Plasmid construct for mouse FDN and control plasmids (neo) were a gift from Dr. A. Winoto (University of California, Berkeley, CA; ref. 17). Stable clones expressing FDN and neo were established in K7M3 cells by transfection using nonviral Fugene 6 transfection reagent (Roche Applied Biosciences) and were further selected and maintained in 1.0 mg/mL hygromycin-containing DMEM.
Animal model
BALB/c mice were purchased from the National Cancer Institute and Charles River Breeding Laboratories and housed five per cage in an animal facility approved by the American Association of Laboratory Animal Care in accordance with the current regulations and standards of the U.S. Department of Agriculture, Department of Health and Human Services, and the NIH. Mice were held for 2 weeks before being used in experiments. BALB/c-gld/gld (CPt.C3-Tnfsf6gld) mice carrying homozygous loss-of-function gld mutations of FasL (hereafter referred to as gld mice) were purchased from The Jackson Laboratory and housed in the same conditions described above.
To assess the importance of constitutive FasL in the metastatic process, K7M3 cells (2.5 × 105) were injected in the tail vein of wild-type BALB/c and gld mice. To assess the role of the Fas signaling pathway in the metastatic process, 5 × 105 nontransfected K7M3 cells, control-transfected K7M3 cells (K7M3/neo), or K7M3 cells stably transfected with FDN (K7M3/FDN) were injected i.v. into wild-type BALB/c mice. To induce a primary bone tumor, 2 × 104 K7M3 cells were injected into the tibia of wild-type BALB/c mice. At the end of each experiment (∼2.5 to 3 weeks for the i.v. injected groups and ∼5 to 6 weeks for the intrabone injected group), mice were sacrificed. Their lungs were extracted, weighed, fixed in formalin, and examined for the presence of metastases. Each experiment was repeated at least twice.
Reagents and drugs
Serum was purchased from Intergen, and the remaining medium supplements were purchased from Whittaker Bioproducts. Gemcitabine HCL was purchased from Eli Lilly.
Flow cytometric analysis of Fas expression
Fas expression in the murine osteosarcoma cell lines K7M3, K7M3/neo, and K7M3/FDN clones was measured by plating 0.8 × 106 cells.
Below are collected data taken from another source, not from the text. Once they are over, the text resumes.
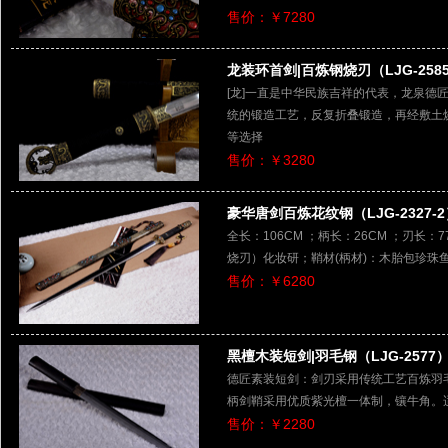
售价：￥7280
龙装环首剑|百炼钢烧刃（LJG-258
[龙]一直是中华民族吉祥的代表，龙泉德
统的锻造工艺，反复折叠锻造，再经敷土
等选择
售价：￥3280
豪华唐剑百炼花纹钢（LJG-2327-2
全长：106CM ；柄长：26CM ；刃长：7
烧刃）化妆研；鞘材(柄材)：木胎包珍珠
售价：￥6280
黑檀木装短剑|羽毛钢（LJG-2577
德匠素装短剑：剑刃采用传统工艺百炼羽
柄剑鞘采用优质紫光檀一体制，镶牛角。
售价：￥2280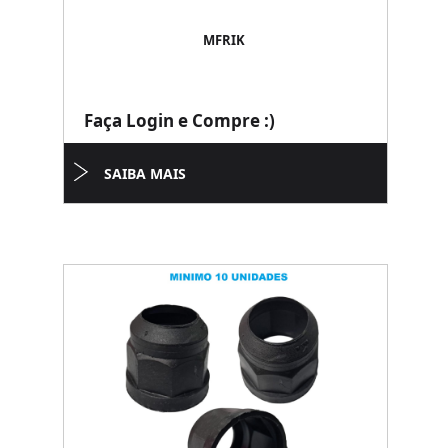
MFRIK
Faça Login e Compre :)
SAIBA MAIS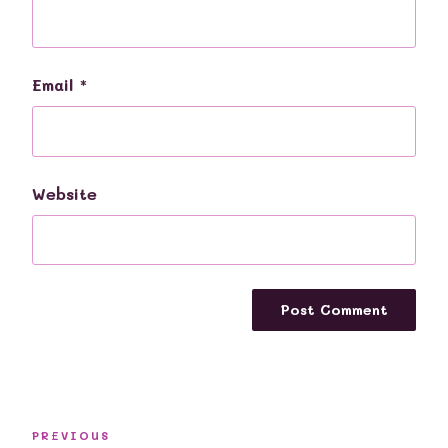
Email
*
Website
Post
Previous
PREVIOUS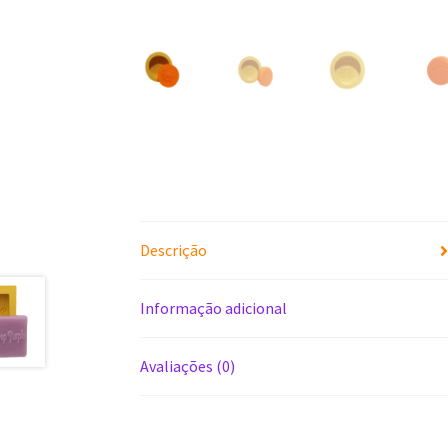
Descrição
Informação adicional
Avaliações (0)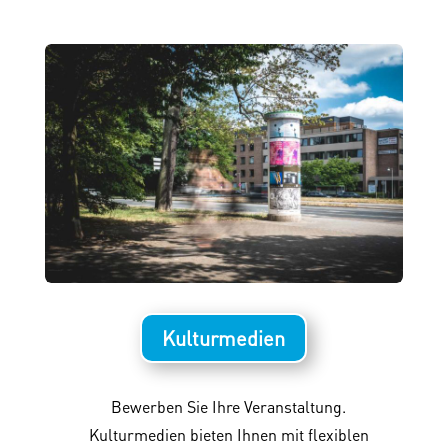
Kulturmedien
Bewerben Sie Ihre Veranstaltung.
Kulturmedien bieten Ihnen mit flexiblen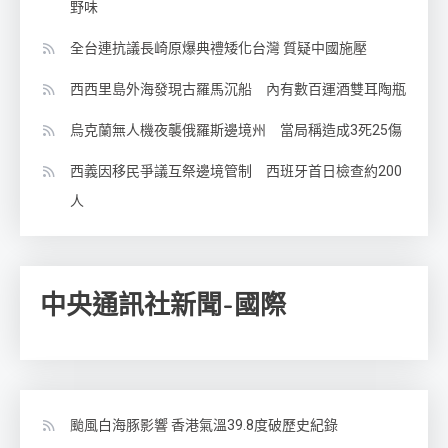
野味
全台連抗議長崎原爆典禮矮化台灣 質疑中國施壓
西西里島外海發現古羅馬沉船 內有數百運酒雙耳陶瓶
烏克蘭無人機夜襲俄羅斯邊境州 當局稱造成3死25傷
西義因移民爭議互祭邊境管制 西班牙首日檢查約200
人
中央通訊社新聞-國際
颱風白海豚影響 香港氣溫39.8度破歷史紀錄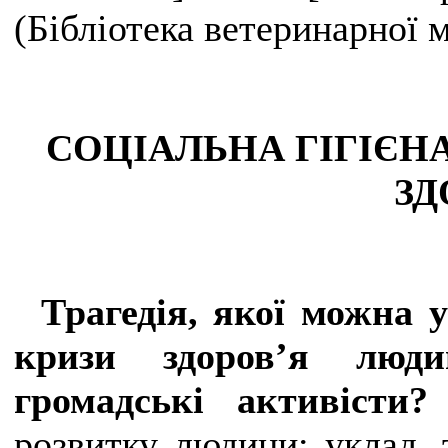
(Бібліотека ветеринарної 
СОЦІАЛЬНА ГІГІЄНА
ЗД
Трагедія, якої можна 
кризи здоров’я люд
громадські активісти
розвитку людини; уклад. 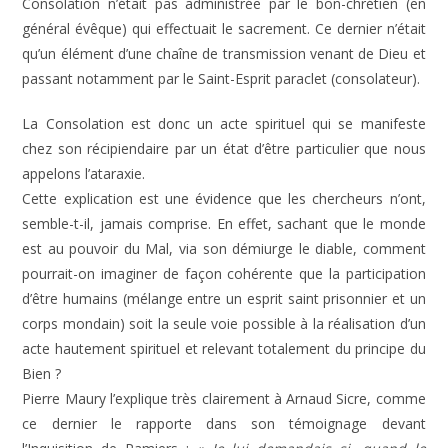
Consolation n’était pas administrée par le bon-chrétien (en
général évêque) qui effectuait le sacrement. Ce dernier n’était
qu’un élément d’une chaîne de transmission venant de Dieu et
passant notamment par le Saint-Esprit paraclet (consolateur).
La Consolation est donc un acte spirituel qui se manifeste
chez son récipiendaire par un état d’être particulier que nous
appelons l’ataraxie.
Cette explication est une évidence que les chercheurs n’ont,
semble-t-il, jamais comprise. En effet, sachant que le monde
est au pouvoir du Mal, via son démiurge le diable, comment
pourrait-on imaginer de façon cohérente que la participation
d’être humains (mélange entre un esprit saint prisonnier et un
corps mondain) soit la seule voie possible à la réalisation d’un
acte hautement spirituel et relevant totalement du principe du
Bien ?
Pierre Maury l’explique très clairement à Arnaud Sicre, comme
ce dernier le rapporte dans son témoignage devant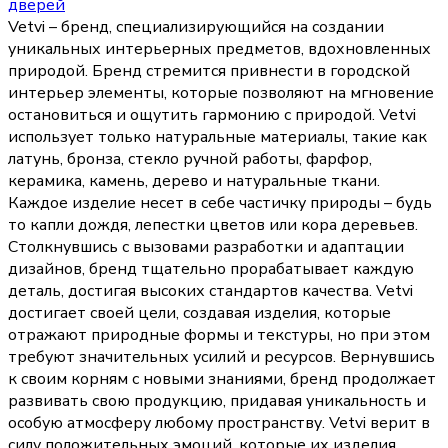
дверей
Vetvi – бренд, специализирующийся на создании
уникальных интерьерных предметов, вдохновленных
природой. Бренд стремится привнести в городской
интерьер элементы, которые позволяют на мгновение
остановиться и ощутить гармонию с природой. Vetvi
использует только натуральные материалы, такие как
латунь, бронза, стекло ручной работы, фарфор,
керамика, камень, дерево и натуральные ткани.
Каждое изделие несет в себе частичку природы – будь
то капли дождя, лепестки цветов или кора деревьев.
Столкнувшись с вызовами разработки и адаптации
дизайнов, бренд тщательно прорабатывает каждую
деталь, достигая высоких стандартов качества. Vetvi
достигает своей цели, создавая изделия, которые
отражают природные формы и текстуры, но при этом
требуют значительных усилий и ресурсов. Вернувшись
к своим корням с новыми знаниями, бренд продолжает
развивать свою продукцию, придавая уникальность и
особую атмосферу любому пространству. Vetvi верит в
силу положительных эмоций, которые их изделия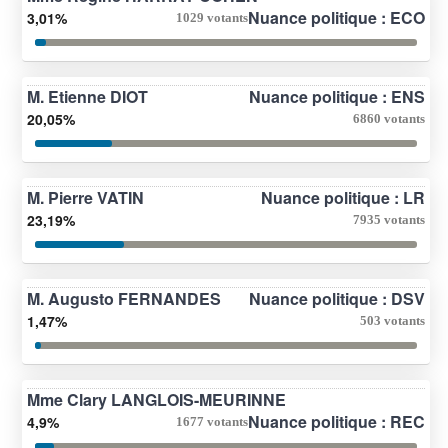
Nuance politique : ECO
3,01%
1029 votants
M. Etienne DIOT
Nuance politique : ENS
20,05%
6860 votants
M. Pierre VATIN
Nuance politique : LR
23,19%
7935 votants
M. Augusto FERNANDES
Nuance politique : DSV
1,47%
503 votants
Mme Clary LANGLOIS-MEURINNE
Nuance politique : REC
4,9%
1677 votants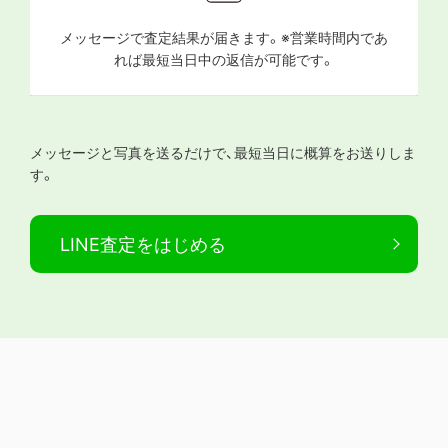
メッセージで査定結果が届きます。※営業時間内であ
れば最短当日中の返信が可能です。
メッセージと写真を送るだけで、最短当日に概算をお送りしま
す。
LINE査定をはじめる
After 24 h, cells were trypsinized, suspended in fluorescence-activated cell sorter buffer (PBS containing 2% FCS and 0.1% NaN3), and incubated with either 1 mg/mL phycoerythrin-conjugated hamster anti-mouse Fas monoclonal antibody or isotype-matched, phycoerythrin-conjugated control hamster IgG antibody (PharMingen) for 30 min at 4°C. Samples were washed and analyzed by flow cytometry (FACScan, Becton Dickinson).
Western blot analyses
Cells were lysed using a proteinase inhibitor cocktail (Roche Applied Diagnostics) in radioimmunoprecipitation assay buffer. Protein concentration in lysates was determined using a Bio-Rad protein assay kit (Bio-Rad Laboratories). Protein lysate (50 μg) was boiled for 5 min before being loaded into an 18% SDS-polyacrylamide gel and then transferred to a nitrocellulose membrane (Amersham Biosciences). Specific protein bands were detected with rabbit polyclonal anti-FADD antibody (Upstate Cell Signaling Solutions) using the electrochemiluminescence Western blotting analysis system (Amersham Biosciences) according to the manufacturer's instructions.
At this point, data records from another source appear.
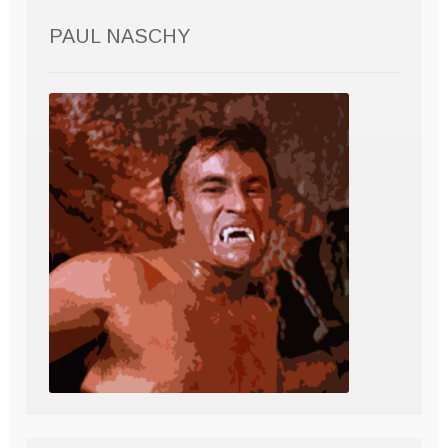
PAUL NASCHY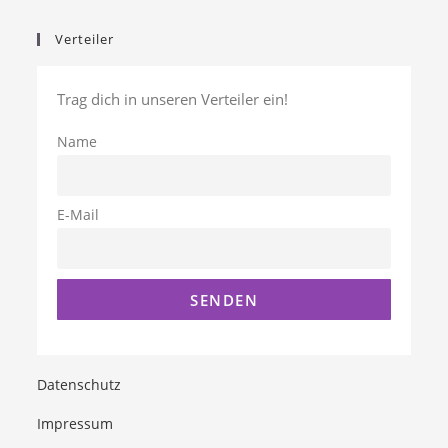
Verteiler
Trag dich in unseren Verteiler ein!
Name
E-Mail
Datenschutz
Impressum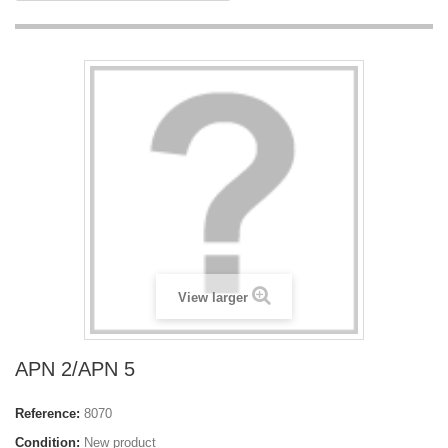
View larger
APN 2/APN 5
Reference:
8070
Condition:
New product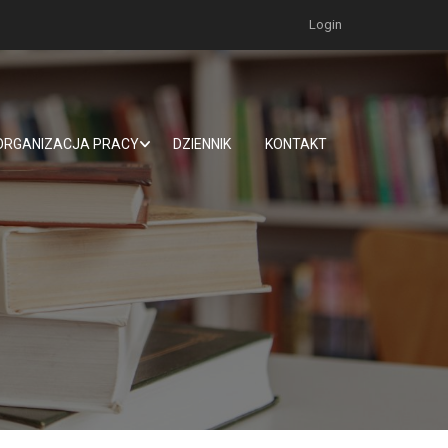
Login
ORGANIZACJA PRACY
DZIENNIK
KONTAKT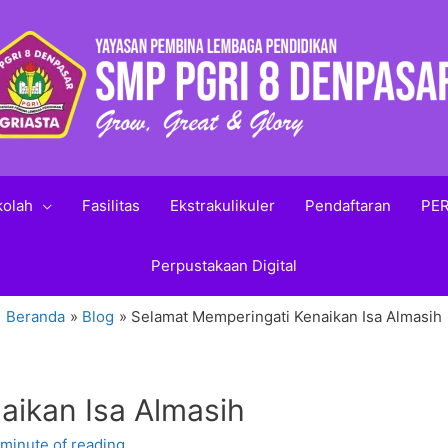
kolah
Fasilitas
Ekstrakulikuler
Pendaftaran
PER
Perpustakaan Digital
Beranda
Blog
Selamat Memperingati Kenaikan Isa Almasih
aikan Isa Almasih
 minute of reading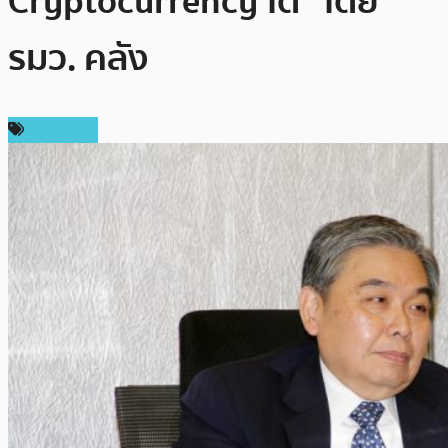
Cryptocurrency ได้” โดย
รมว. คลัง
ในประเทศ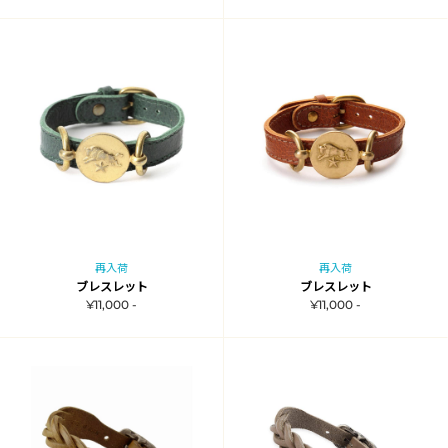
再入荷
再入荷
ブレスレット
ブレスレット
¥11,000 -
¥11,000 -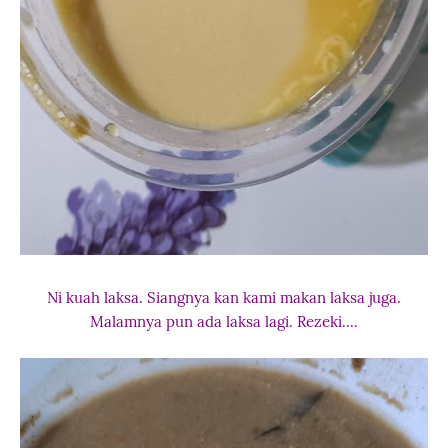
Ni kuah laksa. Siangnya kan kami makan laksa juga.
Malamnya pun ada laksa lagi. Rezeki....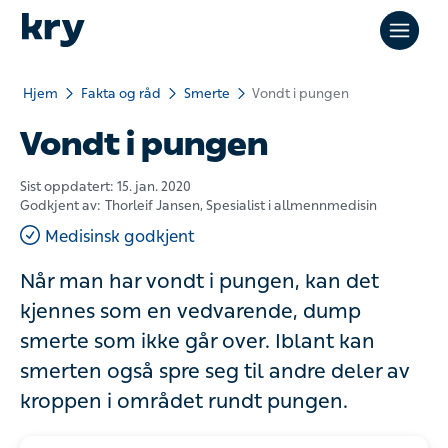
Hjem
Fakta og råd
Smerte
Vondt i pungen
Vondt i pungen
Sist oppdatert:
15. jan. 2020
Godkjent av:
Thorleif Jansen
, Spesialist i allmennmedisin
Medisinsk godkjent
Når man har vondt i pungen, kan det kjennes
som en vedvarende, dump smerte som ikke
går over. Iblant kan smerten også spre seg til
andre deler av kroppen i området rundt
pungen.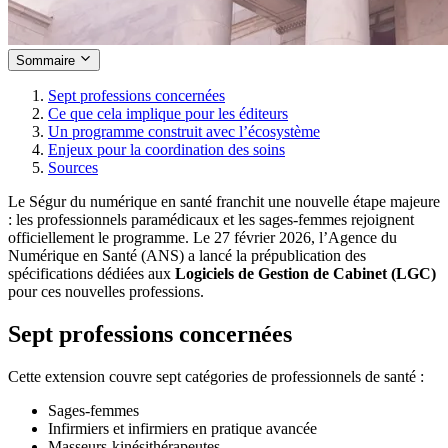
Sommaire
Sept professions concernées
Ce que cela implique pour les éditeurs
Un programme construit avec l’écosystème
Enjeux pour la coordination des soins
Sources
Le Ségur du numérique en santé franchit une nouvelle étape majeure
: les professionnels paramédicaux et les sages-femmes rejoignent
officiellement le programme. Le 27 février 2026, l’Agence du
Numérique en Santé (ANS) a lancé la prépublication des
spécifications dédiées aux
Logiciels de Gestion de Cabinet (LGC)
pour ces nouvelles professions.
Sept professions concernées
Cette extension couvre sept catégories de professionnels de santé :
Sages-femmes
Infirmiers et infirmiers en pratique avancée
Masseurs-kinésithérapeutes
3-(4,5-Dimethylthiazol-2-yl)-2,5-diphenyltetrazolium bromide assay
The 3-(4,5-Dimethylthiazol-2-yl)-2,5-diphenyltetrazolium bromide (Sigma Chemical) assay was carried out as described previously (18). Briefly, osteosarcoma cells (1 × 104) were incubated overnight in a 96-well plate and treated with FasL and gemcitabine at different doses and kept for 24 and 48 h in a humidified atmosphere of 5% CO2 at 37°C. Wells with no treatment were used as positive control; wells with only medium were used as negative control. Twenty percent (v/v) of 0.42 mg/mL 3-(4,5-dimethylthiazol-2-yl)-2,5-diphenyltetrazolium bromide was added to each well, and cells were incubated for an additional 2 to 4 h. Medium was then aspirated, cells were lysed with 0.1 mL DMSO, and the absorbance was measured using an automated microplate reader at a wavelength of 570 mm.
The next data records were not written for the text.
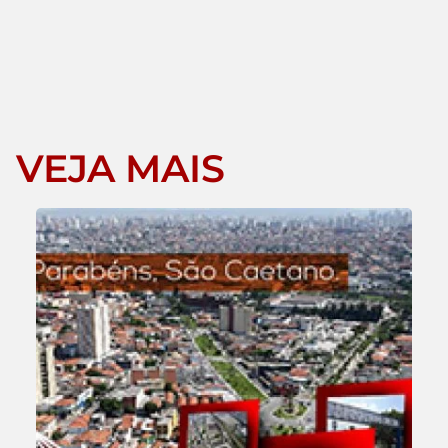
VEJA MAIS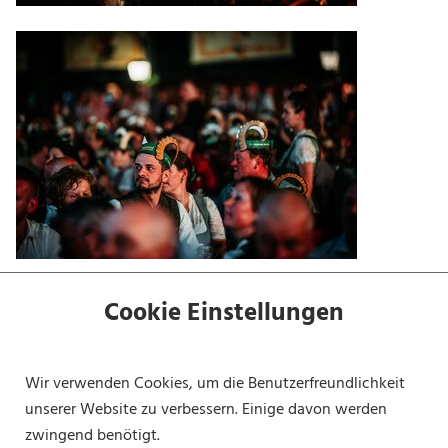
Cookie Einstellungen
Wir verwenden Cookies, um die Benutzerfreundlichkeit
unserer Website zu verbessern. Einige davon werden
zwingend benötigt.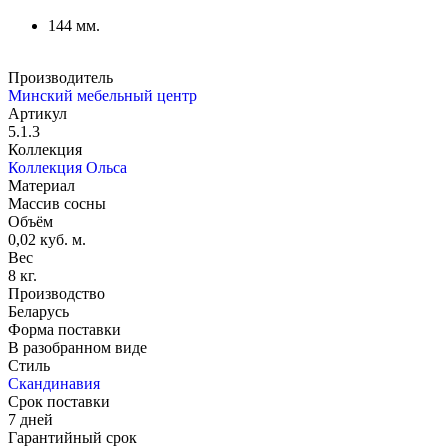
144 мм.
Производитель
Минский мебельный центр
Артикул
5.1.3
Коллекция
Коллекция Ольса
Материал
Массив сосны
Объём
0,02 куб. м.
Вес
8 кг.
Производство
Беларусь
Форма поставки
В разобранном виде
Стиль
Скандинавия
Срок поставки
7 дней
Гарантийный срок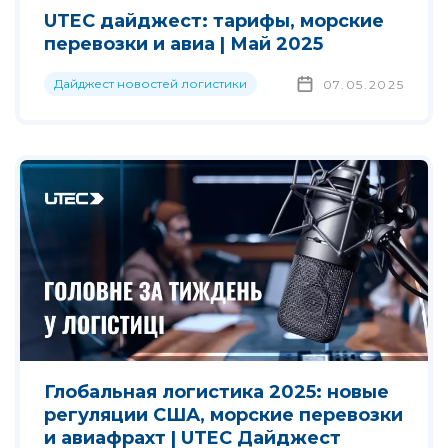
UTEC дайджест: тарифы, морские
перевозки и авиа | Май 2025
Дайджест новостей логистики
07.05.2025
Глобальная логистика 2025: новые
регуляции США, морские перевозки
и авиафрахт | UTEC Дайджест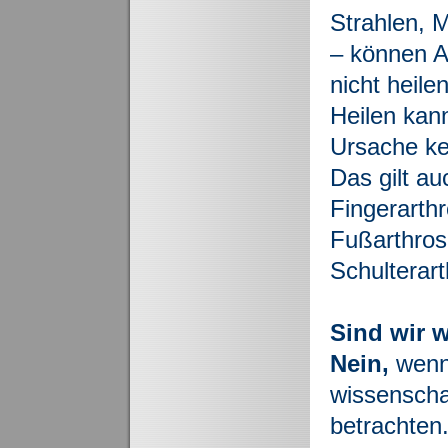
Strahlen, 
– können Ar
nicht heilen
Heilen kann
Ursache ke
Das gilt au
Fingerarth
Fußarthros
Schulterart
Sind wir 
Nein,
wenn
wissenschaf
betrachten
Aerosol gemcitabine treatment and dosage
Aerosol treatment with gemcitabine was done as described previously (19, 20). Mice were placed unrestrained in a clear plastic cage with a sealed top and a wire netting floor located in a safety hood. Aerosol was introduced via an accordion tube connected to a nebulizer at one end and discharge at the other end. Time of exposure was 30 min at which time the volume of the liquid from the reservoir was nearly consumed. The total deposited dose of gemcitabine after 30-min inhalation of 1and 5 mg/mL stock solution was ∼1 and 2.5 mg/kg, respectively.
Treatment schedule
Therapeutic efficacy was evaluated by i.v. injecting 2.5 × 105 K7M3 cells into BALB/c and gld mice. For BALB/c mice, aerosol treatment was initiated 2 or 7 days after tumor cell injection and given thrice weekly for 2 weeks.
One extra group was added in which treatment was given once weekly. For gld mice, aerosol treatment was initiated 7 days after tumor cell injection and given thrice weekly for 2 weeks. Control mice did not receive treatment. At the end of treatment, mice were sacrificed. Their lungs were weighed, fixed in formalin, and assessed for the presence of both microscopic and macroscopic metastases.
Toxicity studies
Naive immunocompetent mice were treated with aerosol gemcitabine thrice weekly for 4 weeks at a dose of 0.5 mg/kg or twice weekly for 5 weeks at a dose of 2.5 mg/kg. At the end of treatment, mice were sacrificed. Organs were resected. Five-micrometer sections of lungs, liver, kidney, heart, brain, spleens, and sternum (for bone marrow evaluations) were stained with H&E for analysis by a veterinary pathologist.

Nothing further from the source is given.